Anak Kampus CPC - Support us

Minggu, 11 November 2012

Perjalanan dan Percakapan Opa Dimba

Tau Beres.
Diskusi Ngkai dengan beberapa pejabat di Poso dan Mori, hanya mendatangkan stress dan frustrasi, karena kebanyakan dari mereka berpikiran jangka pendek, berharap dapat sesuatu untuk seketika. Yang dipikirkan lebih pada keuntungan diri dan keluarganya daripada kepentingan masyarakat atau publik Poso atau Mori.

Setali tiga uang atau sama saja, ketika Ngkai bertemu beberapa tokoh masyarakat, rata-rata mereka mengeluhkan sedikitnya perhatian pemerintah dan masih sangat berharap dukungan dan pendampingan pemerintah. Bagai balita, mereka masih menunggu kucuran tangan pemerintah untuk membagikan uang bantuan. Kecewa juga dengan kenyataan pemikiran begitu, yang belum beranjak dari mentalitas minta-minta dan selalu merasa tidak berdaya.

Ketika di Tentena, Ngkai berdiskusi dengan beberapa tenaga akedemis dari perguruan tinggi setempat, salah seorang yang merasa sudah jadi tokoh dan bergelar akademis di depan dan belakang namanya, malah merasa tak perlu lagi diberi masukkan. Baginya silahkan saja siapa saja boleh datang berinvestasi apa saja di bidang perkebunan atau pariwisata, tambang, tidak persoalan.
Yang penting bagaimana pembagiannya. Berapa untuk investor, berapa untuk masyarakat serta yang paling penting, tentu, berapa untuk dia pribadi dan para sahabatnya, yang akan memediasi proses informasi, perijinan antara perusahaan dengan pemerintah setempat. Semua disampaikan, tanpa risi, malu serta dijelaskannya secara pajang lebar dan mendalam sambil tertawa-tawa. Masya Allah !.

Walau Ngkai mencoba jelaskan dengan pakai contoh nyata, mengenai masyarakat sekitar perkebunan di beberapa kabupaten di Kalimantan, yang masyarakat desanya mulai sejahtera, ternyata tidak mampu mencerahkan para pejabat, tokoh masyarakat dan akademisi. Kecenderungan untuk TAU BERES, yang penting sekarang ini, tak lagi menginspirasi untuk sadar dan bersemangat. Preeeet !.

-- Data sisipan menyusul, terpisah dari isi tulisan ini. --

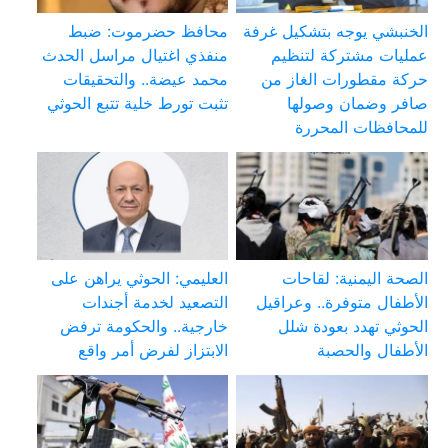
الخنبشي يوجه بتشكيل غرفة
محافظ حضرموت: ضبط
عمليات مشتركة لتنظيم
منفذي اغتيال مراسل الحدث
حركة مقطورات الغاز من
محمد عيضة.. والتحقيقات
صافر وضمان وصولها
تثبت تورط خلية تتبع الحوثي
للمحافظات المحررة
الصحة اليمنية: لقاحات
العليمي: الحوثي يراهن على
الأطفال متوفرة.. وعراقيل
التصعيد لخدمة أجندات
الحوثي تهدد بعودة شلل
خارجية.. والحكومة ترفض
الأطفال والحصبة
الابتزاز لفرض أمر واقع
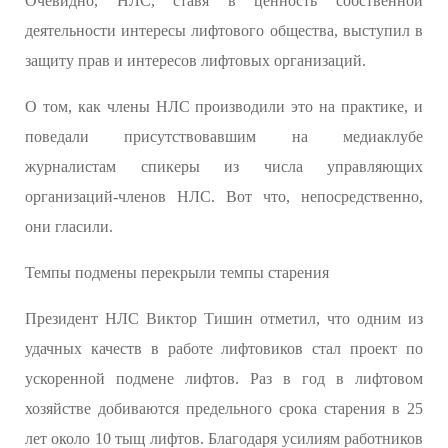
Очевидно, НЛС, ставя в ценность собственной
деятельности интересы лифтового общества, выступил в
защиту прав и интересов лифтовых организаций.
О том, как члены НЛС производили это на практике, и
поведали присутствовавшим на медиаклубе
журналистам спикеры из числа управляющих
организаций-членов НЛС. Вот что, непосредственно,
они гласили.
Темпы подмены перекрыли темпы старения
Президент НЛС Виктор Тишин отметил, что одним из
удачных качеств в работе лифтовиков стал проект по
ускоренной подмене лифтов. Раз в год в лифтовом
хозяйстве добиваются предельного срока старения в 25
лет около 10 тыщ лифтов. Благодаря усилиям работников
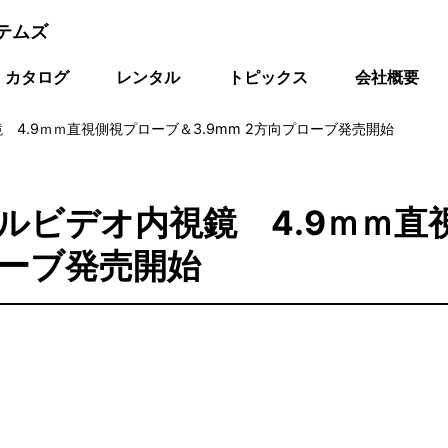
テムズ
カタログ
レンタル
トピックス
会社概要
 4.9ｍｍ直視側視プローブ＆3.9mm 2方向プローブ発売開始
デルビデオ内視鏡 4.9ｍｍ直
ローブ発売開始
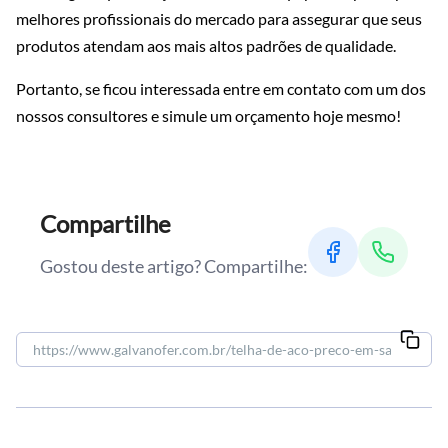
melhores profissionais do mercado para assegurar que seus
produtos atendam aos mais altos padrões de qualidade.
Portanto, se ficou interessada entre em contato com um dos
nossos consultores e simule um orçamento hoje mesmo!
Compartilhe
Gostou deste artigo? Compartilhe:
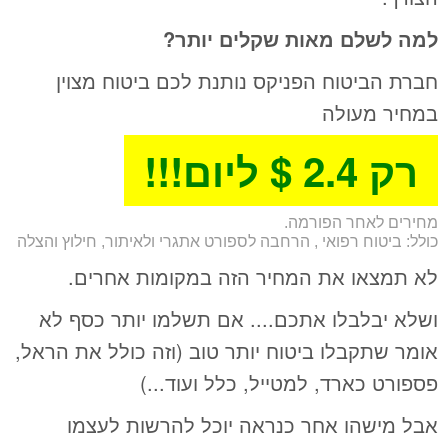
למה לשלם מאות שקלים יותר?
חברת הביטוח הפניקס נותנת לכם ביטוח מצוין
במחיר מעולה
רק 2.4 $ ליום!!!
מחירים לאחר הפורמה.
כולל: ביטוח רפואי , הרחבה לספורט אתגרי ולאיתור, חילוץ והצלה
לא תמצאו את המחיר הזה במקומות אחרים.
ושלא יבלבלו אתכם.... אם תשלמו יותר כסף לא
אומר שתקבלו ביטוח יותר טוב (וזה כולל את הראל,
פספורט כארד, למטייל, כלל ועוד...)
אבל מישהו אחר כנראה יוכל להרשות לעצמו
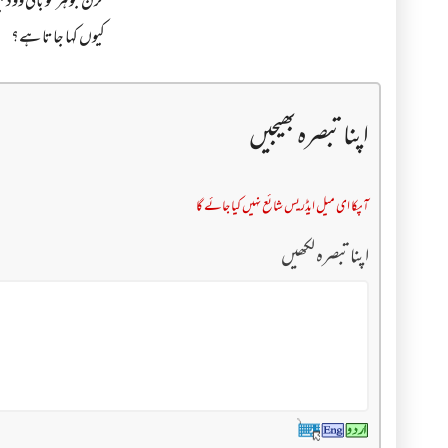
کرن جوہر کو بالی ووڈ م
کیوں کہا جاتا ہے؟
اپنا تبصرہ بھیجیں
آپکا ای میل ایڈریس شائع نہیں کیا جائے گا
اپنا تبصرہ لکھیں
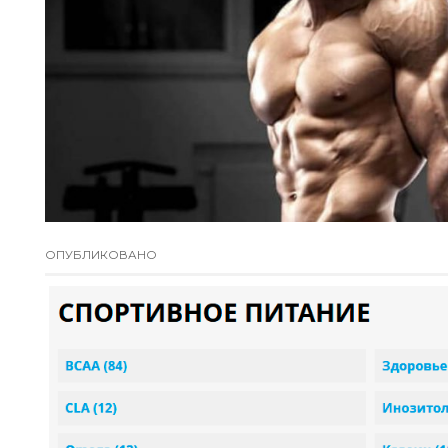
ОПУБЛИКОВАНО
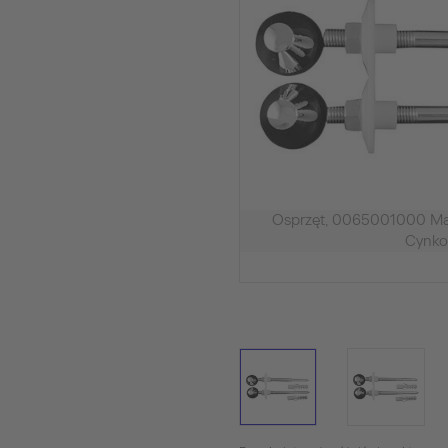
Osprzęt, 0065001000 Mater
Cynk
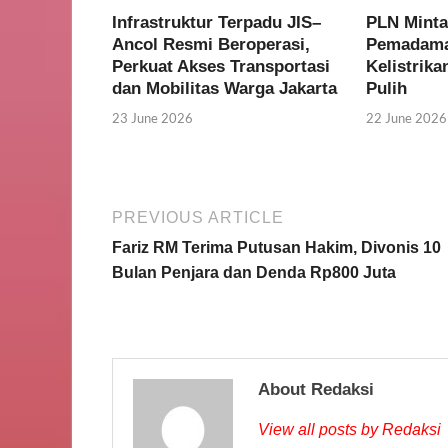
Infrastruktur Terpadu JIS–
PLN Minta
Ancol Resmi Beroperasi,
Pemadaman
Perkuat Akses Transportasi
Kelistrik
dan Mobilitas Warga Jakarta
Pulih
23 June 2026
22 June 2026
PREVIOUS ARTICLE
Fariz RM Terima Putusan Hakim, Divonis 10
Bulan Penjara dan Denda Rp800 Juta
About Redaksi
View all posts by Redaksi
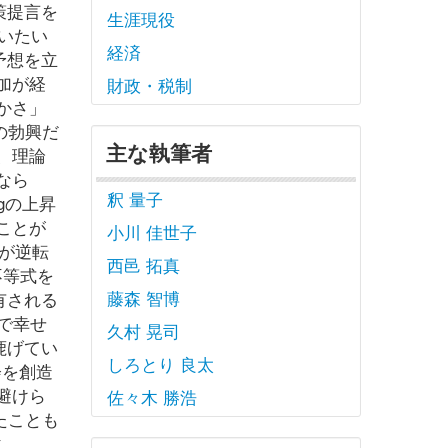
策提言を
生涯現役
いたい
経済
予想を立
加が経
財政・税制
かさ」
の勃興だ
主な執筆者
、理論
なら
釈 量子
gの上昇
ことが
小川 佳世子
が逆転
西邑 拓真
不等式を
藤森 智博
有される
で幸せ
久村 晃司
鹿げてい
しろとり 良太
会を創造
避けら
佐々木 勝浩
たことも
ィ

Jika para tokoh sudah berpola pikiran begitu, gimana pula dengan masyarakat banyak yang awam. Masyarakat yang sudah terbiasa hidup dalam suasana subsisten bagai ekonomi ayam, cakar makan, cakar makan, tanpa tabungan dan investasi masa depan ?. Masyarakat yang hidup dalam pola mie instan, sulit diajak berpikir jauh kedepan. Maunya apa-apa siap saji, minta disuapi terus terusan. Tidak perlu berusaha dan kerja keras, cukup mangap. Ane pura, perapi-perapi wou.
Karenanya, semangat otonom daerah akan jauh panggang dari ikan. Partisipasi, inspirasi dan swakarsa masyarakat jangan harap bisa bertumbuh dan menyemangati pengembangan masyarakat. Tidak akan terjadi proses pemberdayaan masyarakat, malah masyarakat balik akan tetap diperdaya.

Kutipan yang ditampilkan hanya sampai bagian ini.